Can drug addiction go away?

by Jill

I am wondering if the drug addiction ever goes away. I didn’t grow up with alcohol or drug abuse so in 2001, when the father of my child started acting very strange and was sick a lot, it didn’t add up to me. I thought he was just a sickly person.

As a little time passed, I found lortab bottles. I realized there was a problem and confronted him and told him if he didn’t call his parents and get to the hospital, I would.

He was 30 at the time. He got clean, then took them off and on, I believe. We moved to Louisiana in 2006, he moved a month earlier to start a job. He got clean, went through withdrawals and everything on his own.

I was very proud of him and things were great. Back in 2001-2005, my family wanted me to leave him, I didn’t think I should cut and run on the person I loved because he had an addiction.

Now however, everyone at his work place, his stepbrother being one, is always high on pills.

We’ve been struggling financially, since he is the sole provider since we had a second child in 2007 (see, things were going quite wonderfully), now he is back at it and I am here, alone in Louisiana, with none of my family here.

I don’t know if my children can sense a problem or not and it’s tearing me up on what the right thing to do is. He’s never abusive but I know he lies a lot and hides why he has taken money out of the bank.

He killed a lot of my emotion back in the day when he abused drugs…I feel like I have nothing left but I guess I’m an enabler because I don’t want to see him get worse if I take the kids and leave.

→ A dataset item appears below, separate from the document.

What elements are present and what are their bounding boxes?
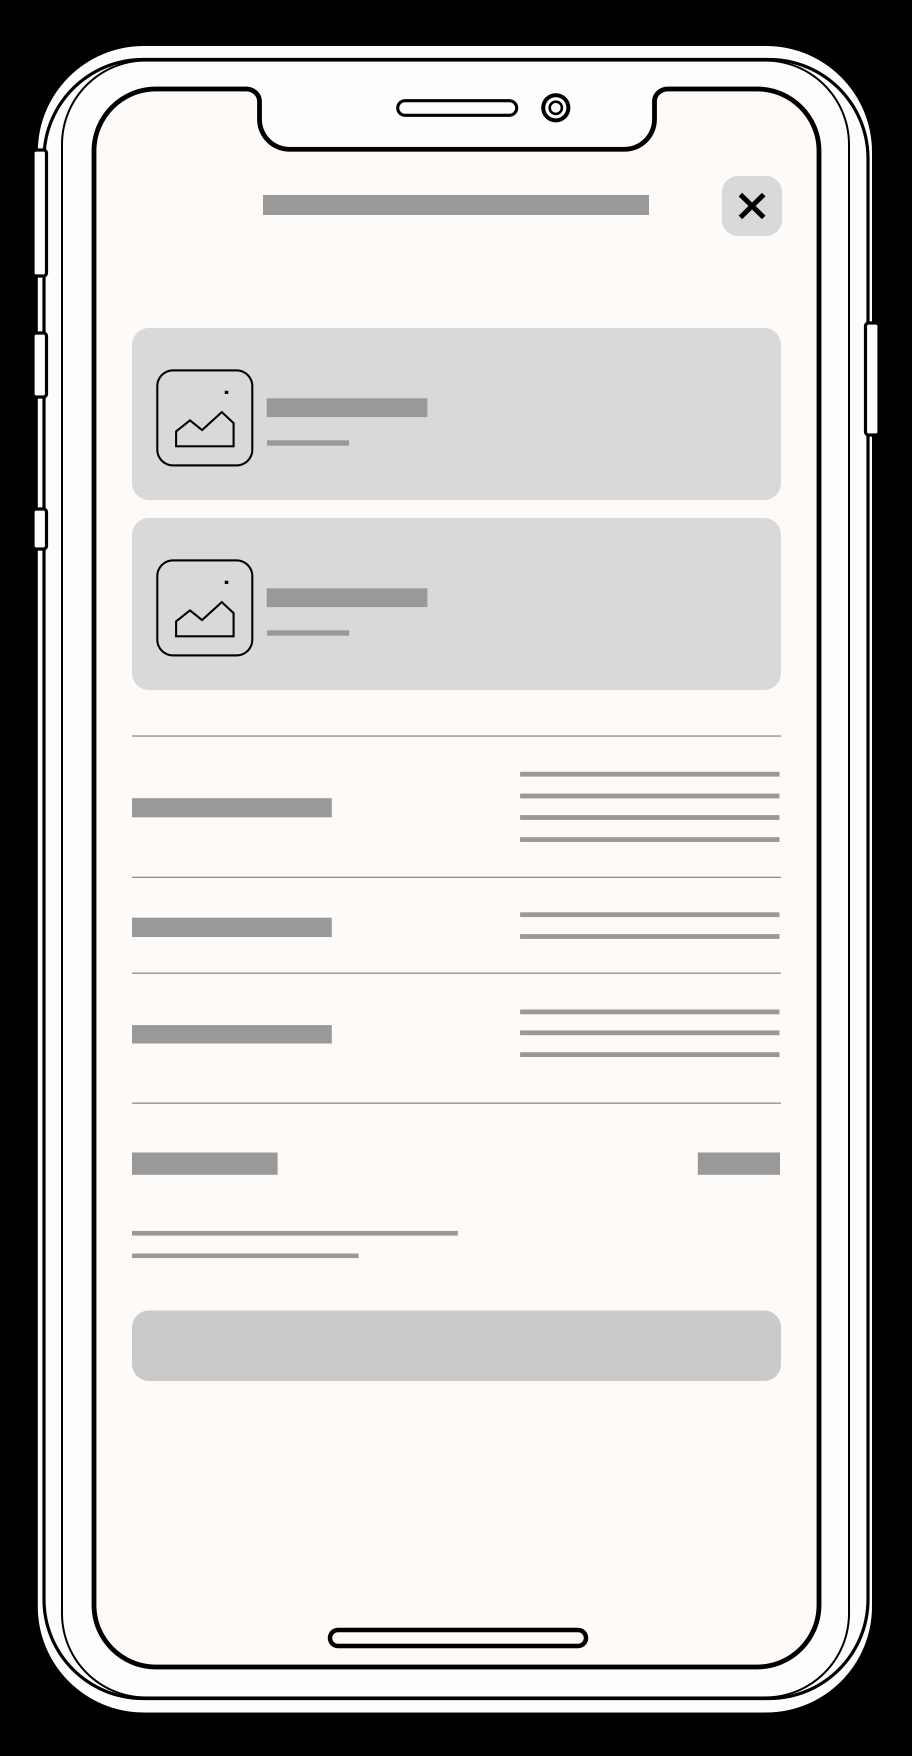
button[interactable] (0, 0, 912, 1756)
button[interactable] (0, 0, 912, 1756)
button[interactable]: Close (0, 0, 912, 1756)
button[interactable] (0, 0, 912, 1756)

Can the drug addict who has recovered, ever recover completely or is it always going to be there if there is temptation for the rest of their life? Sitting here crying, kinda funny, I guess I have emotion after all.

Lifestyle Change

by: Ned Wicker


Dear Jill,
There are lots of people who do not use for a period of time, but they are not in recovery. By that I mean that addicts needs to change the way they live, as addiction recovery is a day-by-day process, sometimes moment-by-moment.

He needs treatment, or at the very least to go to meetings. A recovery program, be it 12 Step or some other structured approach, needs to be a part of a lifestyle change. Your hope is for him to manage his addiction.

You should also call Al-Anon and allow them to give you some support. If you’re alone and he’s checking out of your life, that should tell you a lot.